WORK ORDER: In the listing below, find every line with the string "Awards" and pull it out.

INPUT:
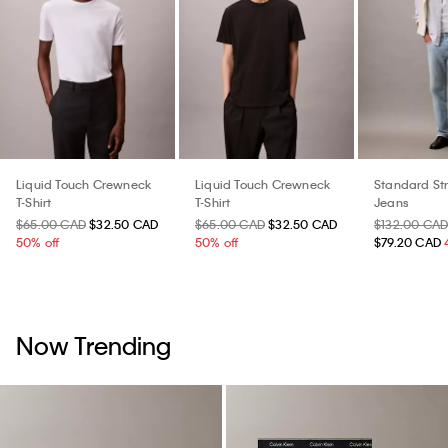
Liquid Touch Crewneck
Liquid Touch Crewneck
Standard St
T-Shirt
T-Shirt
Jeans
$65.00 CAD
$32.50 CAD
$65.00 CAD
$32.50 CAD
$132.00 CA
50% off
50% off
$79.20 CAD
Now Trending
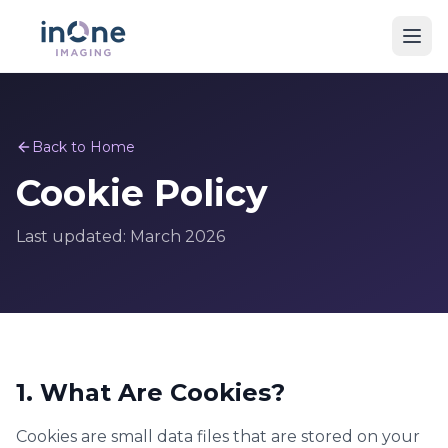
Back to Home
Cookie Policy
Last updated: March 2026
1. What Are Cookies?
Cookies are small data files that are stored on your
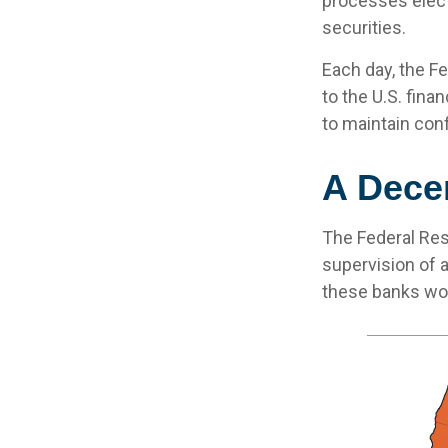
processes elect
securities.
Each day, the F
to the U.S. fina
to maintain conf
A Decen
The Federal Res
supervision of 
these banks work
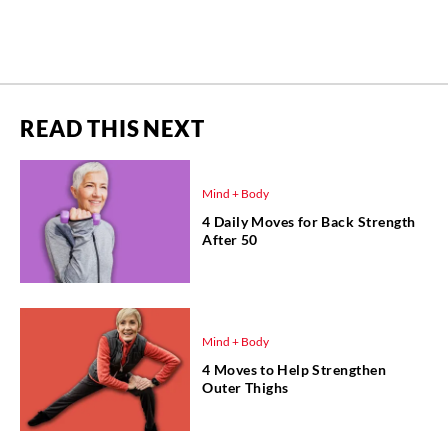
READ THIS NEXT
Mind + Body
4 Daily Moves for Back Strength
After 50
Mind + Body
4 Moves to Help Strengthen
Outer Thighs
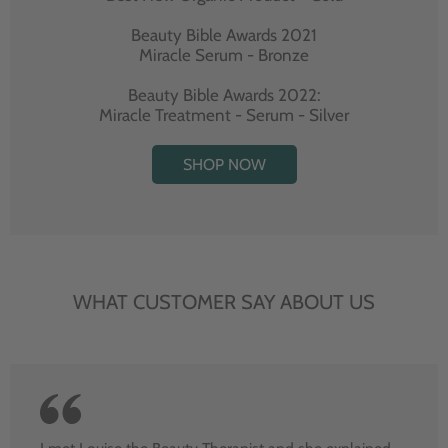
Beauty Bible Awards 2021
Miracle Serum - Bronze
Beauty Bible Awards 2022:
Miracle Treatment - Serum - Silver
SHOP NOW
WHAT CUSTOMER SAY ABOUT US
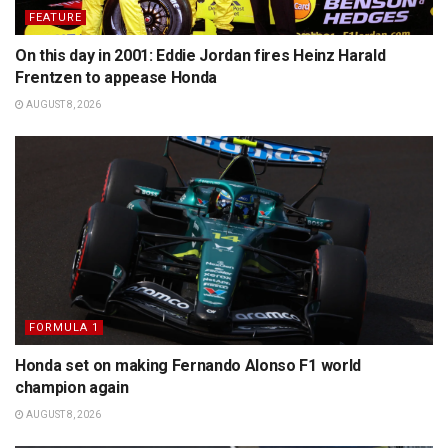
FEATURE
On this day in 2001: Eddie Jordan fires Heinz Harald
Frentzen to appease Honda
AUGUST 8, 2026
FORMULA 1
Honda set on making Fernando Alonso F1 world
champion again
AUGUST 8, 2026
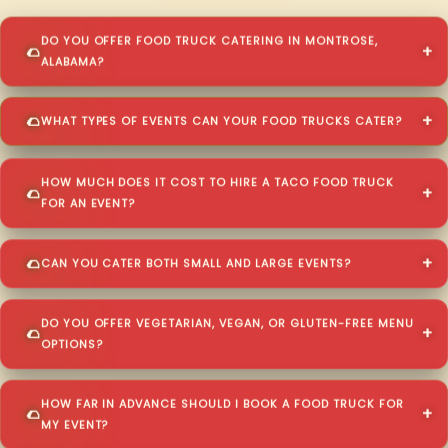
DO YOU OFFER FOOD TRUCK CATERING IN MONTROSE,
ALABAMA?
WHAT TYPES OF EVENTS CAN YOUR FOOD TRUCKS CATER?
HOW MUCH DOES IT COST TO HIRE A TACO FOOD TRUCK
FOR AN EVENT?
CAN YOU CATER BOTH SMALL AND LARGE EVENTS?
DO YOU OFFER VEGETARIAN, VEGAN, OR GLUTEN-FREE MENU
OPTIONS?
HOW FAR IN ADVANCE SHOULD I BOOK A FOOD TRUCK FOR
MY EVENT?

RESULT OF THIS TASK:
Beauty Bible Awards 2021
Beauty Bible Awards 2022:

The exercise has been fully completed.